= Beginning of Section =
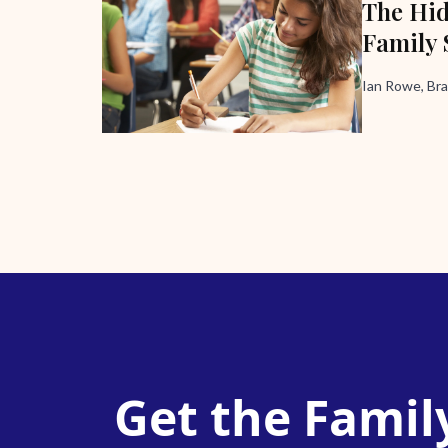
The Hid
Family 
Ian Rowe, Bra
Get the Famil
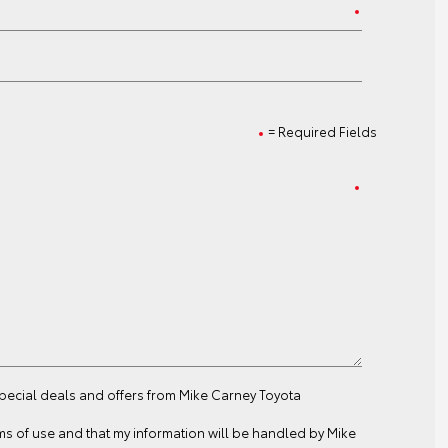
= Required Fields
special deals and offers from Mike Carney Toyota
ms of use
and that my information will be handled by Mike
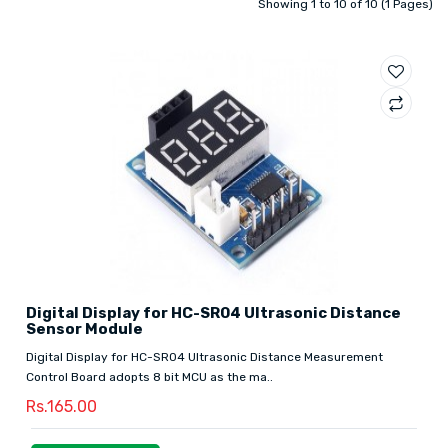
Showing 1 to 10 of 10 (1 Pages)
Digital Display for HC-SR04 Ultrasonic Distance
Sensor Module
Digital Display for HC-SR04 Ultrasonic Distance Measurement
Control Board adopts 8 bit MCU as the ma..
Rs.165.00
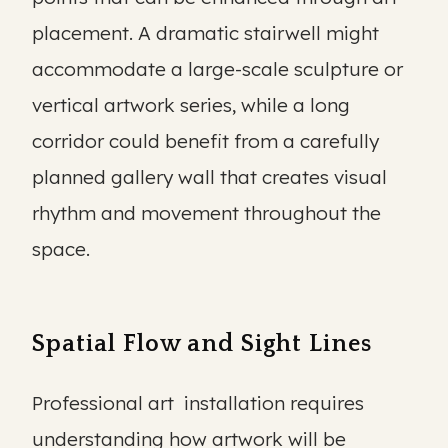
placement. A dramatic stairwell might
accommodate a large-scale sculpture or
vertical artwork series, while a long
corridor could benefit from a carefully
planned gallery wall that creates visual
rhythm and movement throughout the
space.
Spatial Flow and Sight Lines
Professional art installation requires
understanding how artwork will be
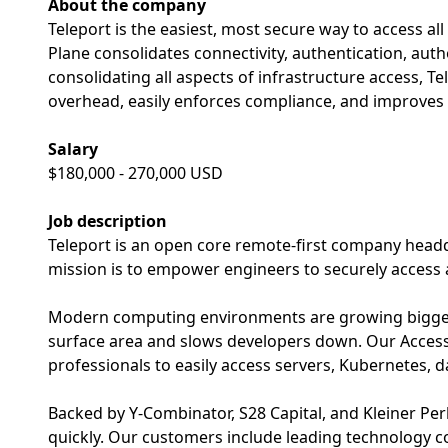
About the company
Teleport is the easiest, most secure way to access al
Plane consolidates connectivity, authentication, autho
consolidating all aspects of infrastructure access, T
overhead, easily enforces compliance, and improves 
Salary
$180,000 - 270,000 USD
Job description
Teleport is an open core remote-first company headq
mission is to empower engineers to securely access
Modern computing environments are growing bigger 
surface area and slows developers down. Our Acces
professionals to easily access servers, Kubernetes, 
Backed by Y-Combinator, S28 Capital, and Kleiner P
quickly. Our customers include leading technology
= End of Section =
Pick each line holding the word "will" out of the listing.

and that my information will be handled by Mike
understanding how artwork will be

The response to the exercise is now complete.